To tell you the truth I can’t recall how we arrived at the subject—alcohol, exhaustion and pot have eroded the edges from my memory—but it seems we were discussing (discussing, I wish you to note; we had even reached the point of
discussion
. . . a long way in three weeks from silent plotting of sinister doom) discussing the merits of life in the lovely but provincial West Coast as compared to the sophisticated but ugly East Coast when, in the course of championing the East, I mentioned that the
one
edge that the West Coasters must concede to the East was that it boasted far greater opportunities to hear good music. Hank was ready to concede no such thing . . . listen:
“Be easy,” said he in his quaint way, “ain’t you awriting your own numbers on the scale? What
you
reckon to be good music up against what
my
ideas are . . . might not fit all the notches. Just what do you mean ‘good music’?”
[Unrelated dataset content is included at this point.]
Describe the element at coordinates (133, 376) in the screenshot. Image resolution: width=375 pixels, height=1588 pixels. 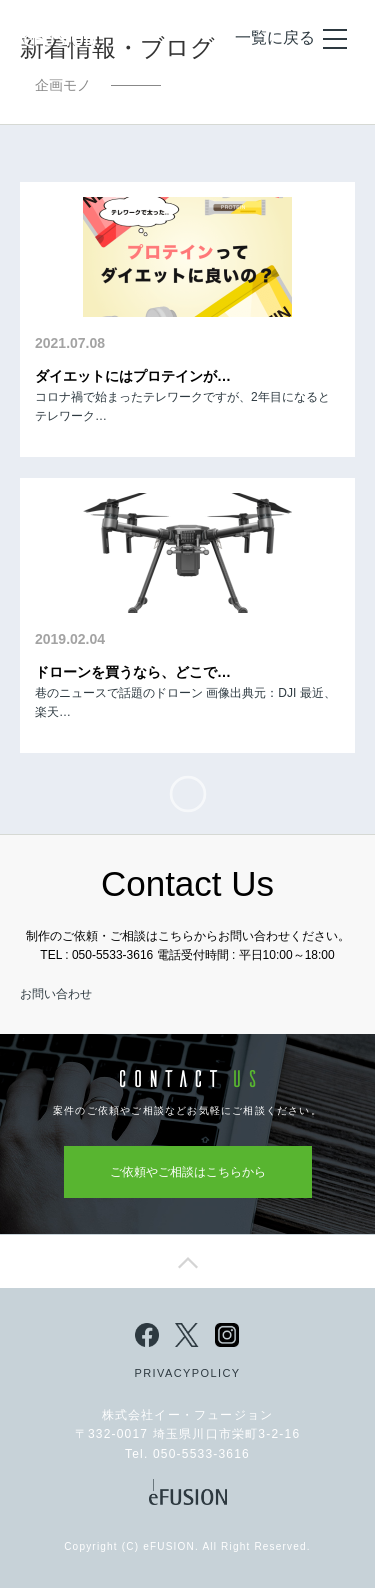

I was in a philanthropic state of mind so for the sake of argument I agreed to meet him on a fair ground; remembering the old, remorseless driving rhythm and blues 78’s of Joe Turner and Fats Domino that Hank used to assail my boyhood nights with, I agreed we would speak only of jazz. And after the usual amount of hemming and hawing and beating around the bush we got down to the thing all jazz enthusiasts are
always
working toward with their discussions; we went to get out our records. Hank commenced rummaging through drawers and boxes. From my suitcase upstairs I carried down my locked attaché case of favorites. But once again Hank and I realized very quickly that, even though we had arbitrated Jazz the Good Music we would discuss, we were still worlds apart as to what was Good Jazz.